Portage – Marius Mauch

Time to say goodbye

So, time has come for me to realize that my time with Gentoo is over. I
haven’t actually been doing much Gentoo work over the last months due
to personal reasons (nothing Gentoo related), and I don’t see that
situation changing in the near future. In fact I’ve already reassigned
or dropped most of my responsibilites in Gentoo a while ago, so there
are just a few pet projects left to give away:
– my gentoo-stats project (in the portage/gentoo-stats svn repository).
I know quite a few people are interested in the idea of collecting
various statistic data from gentoo user systems, and I’d encourage
everyone who wants to implement such a system to at least look at it (I
may have even finished it if I wouldn’t have wasted my time focusing on
the wrong problems). There is quite a bit of documentation also that
should help to get you started
– a graphical security update tool (see bug #190397)

So if anyone wants to adopt those, complete or just parts, just take
them. As for Portage, Zac has practically already filled my role.

So I guess that wraps it up. It’s been a nice ride most of the time,
but now it’s time for me to leave the Gentoo train.

More extensions to package set support

After writing my previous post about set operators I’ve added a few more things related to package sets to portage.
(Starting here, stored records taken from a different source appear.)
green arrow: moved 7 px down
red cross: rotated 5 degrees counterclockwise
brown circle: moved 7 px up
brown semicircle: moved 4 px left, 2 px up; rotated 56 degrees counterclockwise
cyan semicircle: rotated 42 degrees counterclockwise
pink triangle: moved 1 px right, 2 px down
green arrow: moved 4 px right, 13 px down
First, operators can now also be used inside sets.conf files using the extend, remove and intersect options, each taking a whitespace separated list of set names (without the @ prefix), working analog to the operators in set expressions described in the previous post. The main difference is that the evaluation order is fixed now (unions come first, differences second and intersections last) while in expressions it’s left-to-right.
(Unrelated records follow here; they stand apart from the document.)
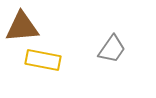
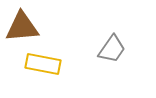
yellow rectangle: moved 4 px down
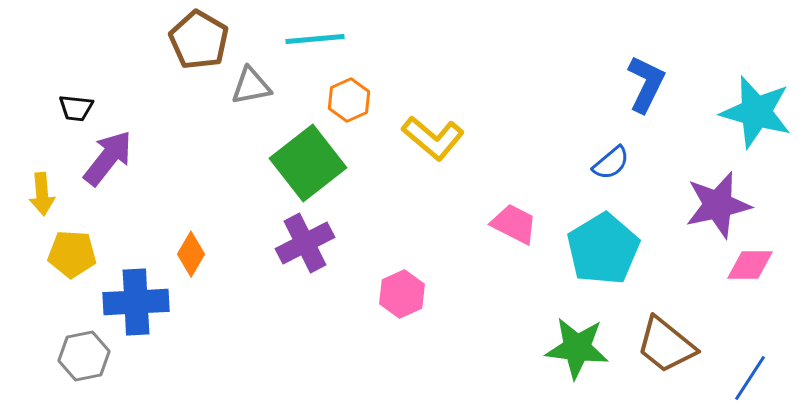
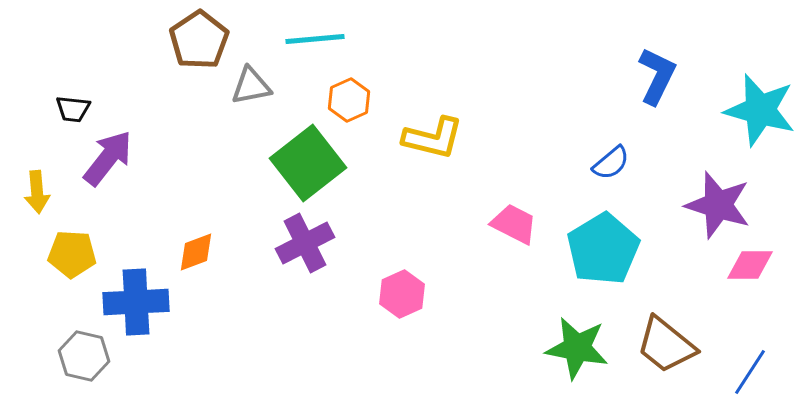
brown pentagon: rotated 8 degrees clockwise
blue L-shape: moved 11 px right, 8 px up
black trapezoid: moved 3 px left, 1 px down
cyan star: moved 4 px right, 2 px up
yellow L-shape: rotated 26 degrees counterclockwise
yellow arrow: moved 5 px left, 2 px up
purple star: rotated 30 degrees clockwise
orange diamond: moved 5 px right, 2 px up; rotated 39 degrees clockwise
green star: rotated 4 degrees clockwise
gray hexagon: rotated 24 degrees clockwise
blue line: moved 6 px up
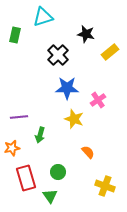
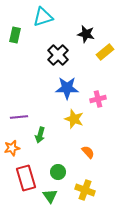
yellow rectangle: moved 5 px left
pink cross: moved 1 px up; rotated 21 degrees clockwise
yellow cross: moved 20 px left, 4 px down
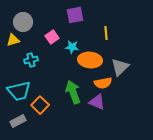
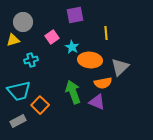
cyan star: rotated 24 degrees clockwise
The second new feature is that package sets can now be (re)defined on the emerge command line. This is done using the following syntax:
emerge '@setname{key1=value1,key2=value2}'
where setname can either be an existing package set, or a new one to define a set without having to modify any files. Note the quotes that are necessary to ensure that emerge gets the argument as-is without interference from the shell. The nice thing is this syntax also works inside set expressions. The not-so-nice thing is that for now there are a few restrictions about the values you can use, as there is no quoting mechanism implemented yet (this is planned however). So using any of the following characters or whitespace inside the braces will lead to undefined behavior: { } @ = ,
Another restriction is that you may not redefine package sets that are created by a multiset section in sets.conf (as those use different options that only make sense when defining multiple sets at once).
Note that for redefining existing package sets you only have to pass those options that should be different from the sets.conf definition.
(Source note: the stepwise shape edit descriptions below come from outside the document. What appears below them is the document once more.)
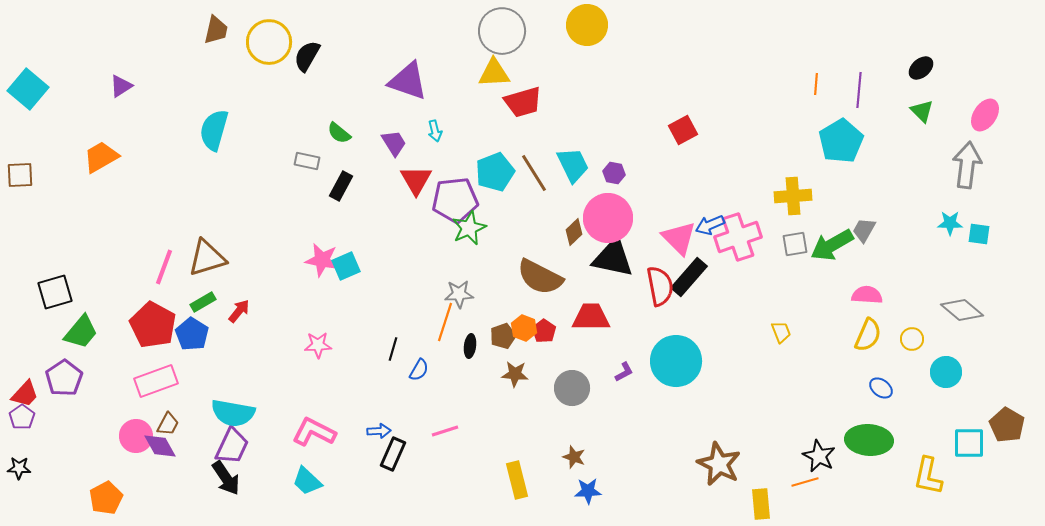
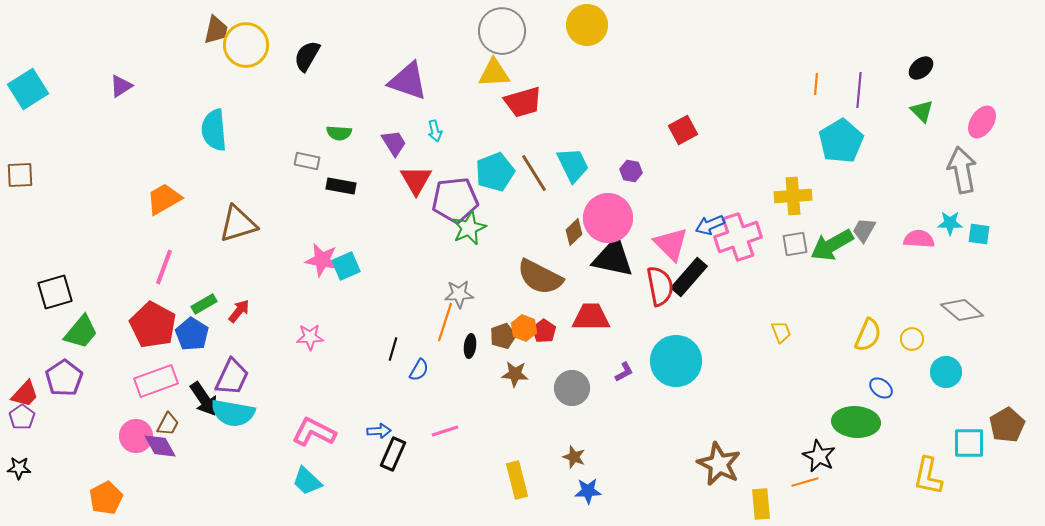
yellow circle at (269, 42): moved 23 px left, 3 px down
cyan square at (28, 89): rotated 18 degrees clockwise
pink ellipse at (985, 115): moved 3 px left, 7 px down
cyan semicircle at (214, 130): rotated 21 degrees counterclockwise
green semicircle at (339, 133): rotated 35 degrees counterclockwise
orange trapezoid at (101, 157): moved 63 px right, 42 px down
gray arrow at (967, 165): moved 5 px left, 5 px down; rotated 18 degrees counterclockwise
purple hexagon at (614, 173): moved 17 px right, 2 px up
black rectangle at (341, 186): rotated 72 degrees clockwise
pink triangle at (679, 238): moved 8 px left, 6 px down
brown triangle at (207, 258): moved 31 px right, 34 px up
pink semicircle at (867, 295): moved 52 px right, 56 px up
green rectangle at (203, 302): moved 1 px right, 2 px down
pink star at (318, 345): moved 8 px left, 8 px up
brown pentagon at (1007, 425): rotated 12 degrees clockwise
green ellipse at (869, 440): moved 13 px left, 18 px up
purple trapezoid at (232, 446): moved 69 px up
black arrow at (226, 478): moved 22 px left, 79 px up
And last but not least, to make the above features a bit easier to use there is also a new DummyPackageSet class that can be used to build a package set only by using operators, and/or to include a few packages without having to edit an external file. So it’s even easier than before to define a new set @world-without-system, using
[world-without-system] class=portage.sets.base.DummyPackageSet extend=world remove=system

Package set operators

Ok, just a quick notice that portage 2.2_rc10 (or 2.2 final if there isn’t another RC) will not only support package sets as defined in sets.conf, but also expressions to generate unions, intersections and differences of multiple package sets. This for example allow you to temporarily exclude @system from @world (assuming you have @system in your world_sets file) by running emerge @world-@system.
Other operators are / for intersections (select only atoms included in both sets) and + for unions. The latter is useful as expressions can contain more than one operator, e.g. emerge @kde+@gnome/@installed to reinstall all kde and gnome packages that are already installed (assuming kde and gnome sets are defined somewhere).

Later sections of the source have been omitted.